Problem description - Please show every line from the entries that carries the word "sağlarken".

[Opening Listed records section]

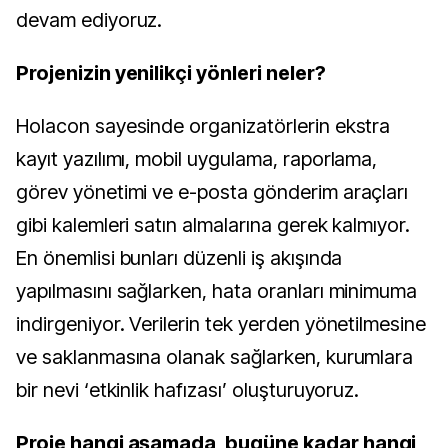
devam ediyoruz.
Projenizin yenilikçi yönleri neler?
Holacon sayesinde organizatörlerin ekstra
kayıt yazılımı, mobil uygulama, raporlama,
görev yönetimi ve e-posta gönderim araçları
gibi kalemleri satın almalarına gerek kalmıyor.
En önemlisi bunları düzenli iş akışında
yapılmasını sağlarken, hata oranları minimuma
indirgeniyor. Verilerin tek yerden yönetilmesine
ve saklanmasına olanak sağlarken, kurumlara
bir nevi ‘etkinlik hafızası’ oluşturuyoruz.
Proje hangi aşamada, bugüne kadar hangi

[Closing Listed records section]

Written response -
yapılmasını sağlarken, hata oranları minimuma
ve saklanmasına olanak sağlarken, kurumlara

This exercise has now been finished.